EU says it is at a crossroads in the EU's legal order

EU says it is at a crossroads in the EU's legal order

And the bloc hit back, suggesting that very serious issues in relation to primacy of EU law were at stake with more chatter about Poland following the UK s example with a so-called Polexit. The nationalist government of Poland has been in conflict with the European Commission in Brussels in 2015 over judicial reforms, media freedoms and LGBT rights since taking power in 2015.

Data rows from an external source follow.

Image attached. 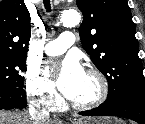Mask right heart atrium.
Listing matches in <instances>:
<instances>
[{"mask_svg": "<svg viewBox=\"0 0 145 124\" xmlns=\"http://www.w3.org/2000/svg\"><path fill=\"white\" fill-rule=\"evenodd\" d=\"M26 93L32 103L42 109L52 111L59 105V96L54 87L36 69H28L25 79Z\"/></svg>", "mask_w": 145, "mask_h": 124, "instance_id": "obj_1", "label": "right heart atrium"}]
</instances>
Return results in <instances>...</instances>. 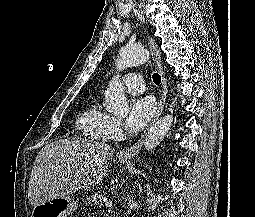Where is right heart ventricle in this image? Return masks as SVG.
<instances>
[{
    "mask_svg": "<svg viewBox=\"0 0 255 217\" xmlns=\"http://www.w3.org/2000/svg\"><path fill=\"white\" fill-rule=\"evenodd\" d=\"M111 116L93 100L80 114L77 126L84 136L89 139L103 141L108 135V123Z\"/></svg>",
    "mask_w": 255,
    "mask_h": 217,
    "instance_id": "obj_1",
    "label": "right heart ventricle"
}]
</instances>
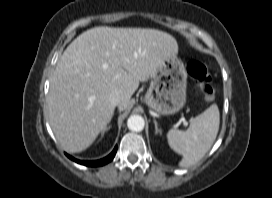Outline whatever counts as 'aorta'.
Wrapping results in <instances>:
<instances>
[{
	"label": "aorta",
	"instance_id": "1",
	"mask_svg": "<svg viewBox=\"0 0 272 198\" xmlns=\"http://www.w3.org/2000/svg\"><path fill=\"white\" fill-rule=\"evenodd\" d=\"M144 119L140 115H131L128 118L127 126L131 131L140 132L144 129Z\"/></svg>",
	"mask_w": 272,
	"mask_h": 198
}]
</instances>
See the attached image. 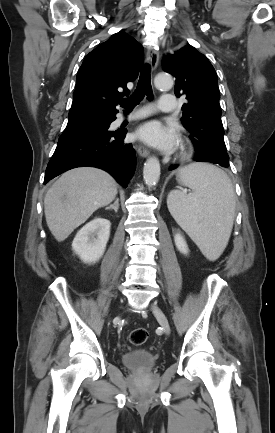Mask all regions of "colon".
I'll return each mask as SVG.
<instances>
[{"instance_id": "colon-1", "label": "colon", "mask_w": 275, "mask_h": 433, "mask_svg": "<svg viewBox=\"0 0 275 433\" xmlns=\"http://www.w3.org/2000/svg\"><path fill=\"white\" fill-rule=\"evenodd\" d=\"M149 338V333L145 328L134 329L130 334V342L134 346L143 345Z\"/></svg>"}]
</instances>
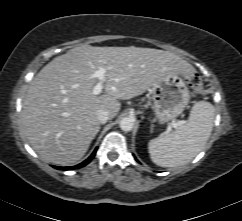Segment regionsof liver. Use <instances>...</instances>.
<instances>
[{
  "label": "liver",
  "instance_id": "6515ba94",
  "mask_svg": "<svg viewBox=\"0 0 242 221\" xmlns=\"http://www.w3.org/2000/svg\"><path fill=\"white\" fill-rule=\"evenodd\" d=\"M100 68L106 69L105 92L94 95L98 79L92 75ZM194 72L169 51L77 46L50 61L31 82L23 101V133L42 160L76 163L100 129L97 110L114 118L121 108L118 99L142 95L163 77Z\"/></svg>",
  "mask_w": 242,
  "mask_h": 221
}]
</instances>
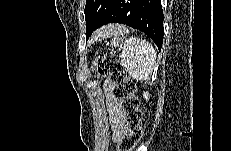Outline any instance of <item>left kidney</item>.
<instances>
[{"label": "left kidney", "mask_w": 231, "mask_h": 151, "mask_svg": "<svg viewBox=\"0 0 231 151\" xmlns=\"http://www.w3.org/2000/svg\"><path fill=\"white\" fill-rule=\"evenodd\" d=\"M143 97L147 100H149L150 94L148 92H143Z\"/></svg>", "instance_id": "left-kidney-1"}]
</instances>
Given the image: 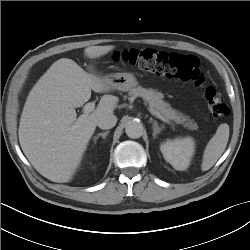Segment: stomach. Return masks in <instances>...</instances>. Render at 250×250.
<instances>
[{
  "label": "stomach",
  "mask_w": 250,
  "mask_h": 250,
  "mask_svg": "<svg viewBox=\"0 0 250 250\" xmlns=\"http://www.w3.org/2000/svg\"><path fill=\"white\" fill-rule=\"evenodd\" d=\"M112 88L119 91H131L136 88L138 81L132 73H115L104 77Z\"/></svg>",
  "instance_id": "stomach-1"
}]
</instances>
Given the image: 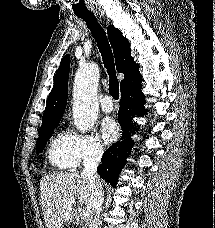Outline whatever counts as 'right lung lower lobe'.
<instances>
[{"label": "right lung lower lobe", "instance_id": "right-lung-lower-lobe-1", "mask_svg": "<svg viewBox=\"0 0 215 228\" xmlns=\"http://www.w3.org/2000/svg\"><path fill=\"white\" fill-rule=\"evenodd\" d=\"M142 77L140 74L128 78L121 88L120 108L118 112V121L123 134L121 139L112 144L104 153L102 164L97 168L99 175L116 187L118 176L126 163L128 155L133 145L131 134L138 131L133 122L134 116H141L147 110L143 107L144 95L141 91Z\"/></svg>", "mask_w": 215, "mask_h": 228}]
</instances>
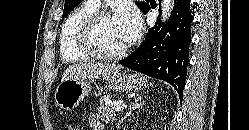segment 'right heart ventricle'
I'll return each mask as SVG.
<instances>
[{"label":"right heart ventricle","instance_id":"1","mask_svg":"<svg viewBox=\"0 0 249 130\" xmlns=\"http://www.w3.org/2000/svg\"><path fill=\"white\" fill-rule=\"evenodd\" d=\"M97 5L90 0L76 7L64 21L59 36V50L61 59L65 62H75L89 58L78 44V32L83 21L98 10Z\"/></svg>","mask_w":249,"mask_h":130}]
</instances>
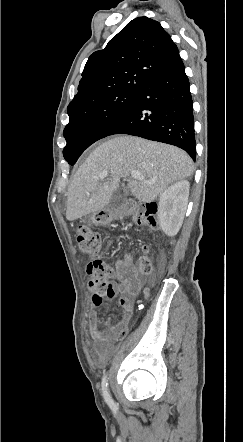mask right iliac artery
<instances>
[{"label":"right iliac artery","instance_id":"1","mask_svg":"<svg viewBox=\"0 0 243 442\" xmlns=\"http://www.w3.org/2000/svg\"><path fill=\"white\" fill-rule=\"evenodd\" d=\"M102 392H103V397H104L106 403L109 405V407L112 410H115L117 406L109 393L108 376L106 374L102 378Z\"/></svg>","mask_w":243,"mask_h":442}]
</instances>
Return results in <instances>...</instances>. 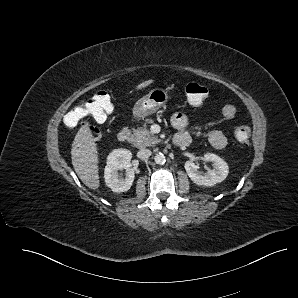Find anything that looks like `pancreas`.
Here are the masks:
<instances>
[{"label": "pancreas", "instance_id": "pancreas-1", "mask_svg": "<svg viewBox=\"0 0 298 298\" xmlns=\"http://www.w3.org/2000/svg\"><path fill=\"white\" fill-rule=\"evenodd\" d=\"M147 123H153L152 119H146L145 124L143 127H138L133 129V136H132V143L137 148H145L148 146H155L161 139L158 136L153 135L147 128Z\"/></svg>", "mask_w": 298, "mask_h": 298}]
</instances>
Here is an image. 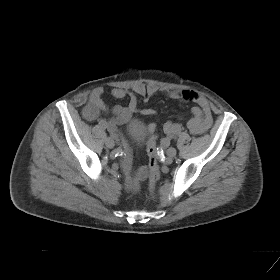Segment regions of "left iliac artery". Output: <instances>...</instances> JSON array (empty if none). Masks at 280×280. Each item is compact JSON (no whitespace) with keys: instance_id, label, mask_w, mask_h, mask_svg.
Masks as SVG:
<instances>
[{"instance_id":"44dca946","label":"left iliac artery","mask_w":280,"mask_h":280,"mask_svg":"<svg viewBox=\"0 0 280 280\" xmlns=\"http://www.w3.org/2000/svg\"><path fill=\"white\" fill-rule=\"evenodd\" d=\"M182 131V126L175 123L171 126V136H178Z\"/></svg>"}]
</instances>
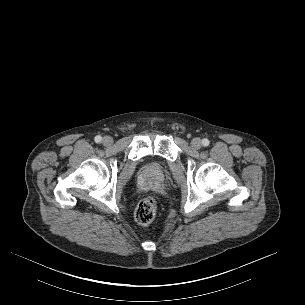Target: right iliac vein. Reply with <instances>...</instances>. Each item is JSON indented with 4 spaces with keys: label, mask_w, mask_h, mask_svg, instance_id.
Instances as JSON below:
<instances>
[{
    "label": "right iliac vein",
    "mask_w": 305,
    "mask_h": 305,
    "mask_svg": "<svg viewBox=\"0 0 305 305\" xmlns=\"http://www.w3.org/2000/svg\"><path fill=\"white\" fill-rule=\"evenodd\" d=\"M102 143L105 145V146H110L112 145L113 143V139L110 137V136H105L102 140Z\"/></svg>",
    "instance_id": "63e3f726"
}]
</instances>
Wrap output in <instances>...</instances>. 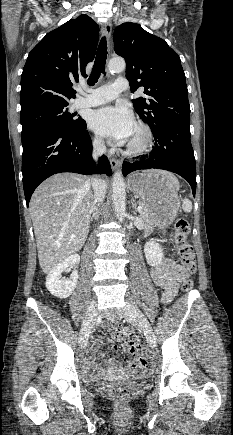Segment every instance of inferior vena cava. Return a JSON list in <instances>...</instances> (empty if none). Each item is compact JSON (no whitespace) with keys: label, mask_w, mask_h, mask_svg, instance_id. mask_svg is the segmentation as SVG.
Here are the masks:
<instances>
[{"label":"inferior vena cava","mask_w":233,"mask_h":435,"mask_svg":"<svg viewBox=\"0 0 233 435\" xmlns=\"http://www.w3.org/2000/svg\"><path fill=\"white\" fill-rule=\"evenodd\" d=\"M93 146H94L95 157L98 154L99 155L103 154L106 150V147L102 140H95ZM91 182L94 190V204H100L105 197L106 184L103 180L99 179L97 176H94Z\"/></svg>","instance_id":"1"}]
</instances>
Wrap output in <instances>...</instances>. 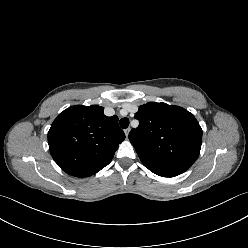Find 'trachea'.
<instances>
[{"label": "trachea", "instance_id": "trachea-1", "mask_svg": "<svg viewBox=\"0 0 248 248\" xmlns=\"http://www.w3.org/2000/svg\"><path fill=\"white\" fill-rule=\"evenodd\" d=\"M119 124H120L121 128L126 129L129 126V119L126 117L122 118V119H120Z\"/></svg>", "mask_w": 248, "mask_h": 248}]
</instances>
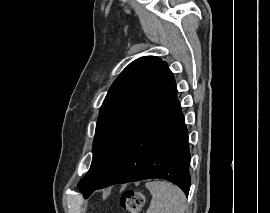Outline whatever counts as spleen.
<instances>
[{
    "label": "spleen",
    "instance_id": "3e777b00",
    "mask_svg": "<svg viewBox=\"0 0 270 213\" xmlns=\"http://www.w3.org/2000/svg\"><path fill=\"white\" fill-rule=\"evenodd\" d=\"M152 199L146 213H184L186 197L183 191L165 181L146 183Z\"/></svg>",
    "mask_w": 270,
    "mask_h": 213
}]
</instances>
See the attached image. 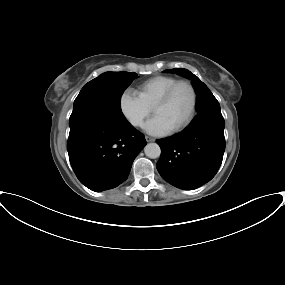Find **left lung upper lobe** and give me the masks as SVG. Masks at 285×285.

However, a recent court ruling that parts of Polish law are incompatible with EU law has brought matters to a head. Mr Morawiecki, a member of the Law and Justice Party, told the Polish parliament: We are at a crucial moment, you could say at a crossroads in the EU history. How far will Europe retreat before the usurpation of some EU institutions? The ruling of Poland's constitutional tribunal, an institution which government critics say has become politicized as part of reforms they say undermine judicial independence, challenges a key tenet of European integration. Poland says the EU has overstepped its mandate by attempting to prevent the government's judicial reforms and that the Constitutional Tribunal ruling asserts the primacy of the Polish constitution in a way that is no different from rulings handed down by courts in other European countries. Asked about Mr Morawiecki's comment on Thursday, Commission spokesman Christian Wigand said the EU executive had the task of safeguarding the proper functioning of the Union's legal order and will continue to ensure that rights of Europeans under the Treaties will continue to be protected. Covid warns horror winter temperatures and misfortune in Chris Whitty's AX3 season as cases soar.

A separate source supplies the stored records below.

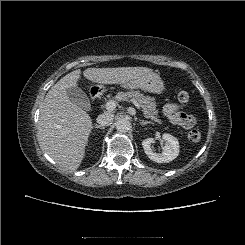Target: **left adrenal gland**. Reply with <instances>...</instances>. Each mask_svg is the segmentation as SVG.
Returning a JSON list of instances; mask_svg holds the SVG:
<instances>
[{
  "label": "left adrenal gland",
  "mask_w": 245,
  "mask_h": 245,
  "mask_svg": "<svg viewBox=\"0 0 245 245\" xmlns=\"http://www.w3.org/2000/svg\"><path fill=\"white\" fill-rule=\"evenodd\" d=\"M140 124H141L142 126H144V125H147V124H153V123L150 122V121L140 120Z\"/></svg>",
  "instance_id": "left-adrenal-gland-1"
}]
</instances>
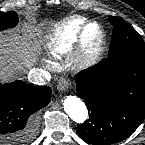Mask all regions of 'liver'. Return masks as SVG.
I'll return each mask as SVG.
<instances>
[{"label": "liver", "instance_id": "6515ba94", "mask_svg": "<svg viewBox=\"0 0 145 145\" xmlns=\"http://www.w3.org/2000/svg\"><path fill=\"white\" fill-rule=\"evenodd\" d=\"M23 35H0V78L14 77L31 65L32 57L38 45L35 42L34 29L25 25Z\"/></svg>", "mask_w": 145, "mask_h": 145}]
</instances>
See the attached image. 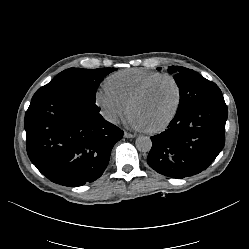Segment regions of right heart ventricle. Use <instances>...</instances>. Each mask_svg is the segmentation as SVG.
I'll return each instance as SVG.
<instances>
[{"mask_svg": "<svg viewBox=\"0 0 249 249\" xmlns=\"http://www.w3.org/2000/svg\"><path fill=\"white\" fill-rule=\"evenodd\" d=\"M162 74L156 70L131 68L116 71L104 81L105 87L114 95L127 102L148 80Z\"/></svg>", "mask_w": 249, "mask_h": 249, "instance_id": "right-heart-ventricle-1", "label": "right heart ventricle"}]
</instances>
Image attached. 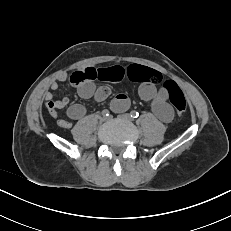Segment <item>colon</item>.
Listing matches in <instances>:
<instances>
[{
    "instance_id": "5ec220e1",
    "label": "colon",
    "mask_w": 231,
    "mask_h": 231,
    "mask_svg": "<svg viewBox=\"0 0 231 231\" xmlns=\"http://www.w3.org/2000/svg\"><path fill=\"white\" fill-rule=\"evenodd\" d=\"M135 74H136V80L139 82L147 81L152 84L162 83V86L167 91L170 102L175 108L177 114L181 115L186 111L187 108L186 99L184 97L183 92L174 81L167 80L162 82V75L158 71L142 66H138L136 68ZM83 80L84 77L79 72L73 73L70 77V82L74 85H79L80 83L83 82Z\"/></svg>"
}]
</instances>
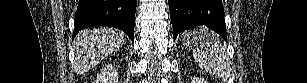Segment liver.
I'll return each mask as SVG.
<instances>
[{
    "label": "liver",
    "mask_w": 307,
    "mask_h": 83,
    "mask_svg": "<svg viewBox=\"0 0 307 83\" xmlns=\"http://www.w3.org/2000/svg\"><path fill=\"white\" fill-rule=\"evenodd\" d=\"M125 43V34L112 28H94L80 32L74 42V71L84 74Z\"/></svg>",
    "instance_id": "liver-1"
}]
</instances>
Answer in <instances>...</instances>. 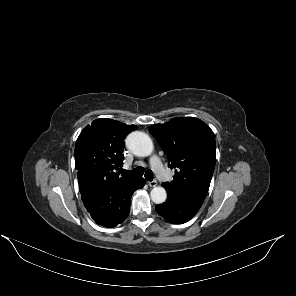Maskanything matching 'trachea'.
I'll use <instances>...</instances> for the list:
<instances>
[{
  "label": "trachea",
  "mask_w": 296,
  "mask_h": 296,
  "mask_svg": "<svg viewBox=\"0 0 296 296\" xmlns=\"http://www.w3.org/2000/svg\"><path fill=\"white\" fill-rule=\"evenodd\" d=\"M121 173L129 174V175H133V176H142L144 174V169L142 167H136L135 169H133L131 171L121 170ZM145 178L148 181H152L153 180V172L151 170H146L145 171Z\"/></svg>",
  "instance_id": "3493384b"
}]
</instances>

Donald Trump to announce 2024 challenge to Biden 'imminently' REVEALED Lego to remove gender bias from its toys after survey findings INSIGHT EU exit fears spark mass protests in Poland PICTURES The question of Polish strained relations with the EU has been a topic of discussion throughout the EU 27 in recent months. Speaking earlier this week, Emmanuel Macron, the EU s future Brexit negotiator poised to challenge French President Michel Barnier in the next year election, raised a question mark about Warsaw's ongoing membership. He told the broadcaster BFM TV: In Poland it is not a question of law, it is a political issue. It is very serious. The Polish people, the current government, is trying to frustrate justice and coerce justice. Why do people say that they hate the European treaties and against their constitution? This is a very serious problem. He added: This issue should be done politically and the European Council, the Council of Heads of State and Government, should ask Polish people if they want to stay in the EU or not. Mr Barnier said, referring to his country s adherence to EU law: We made a commitment. How will I do. That is what we do and what I plan to do.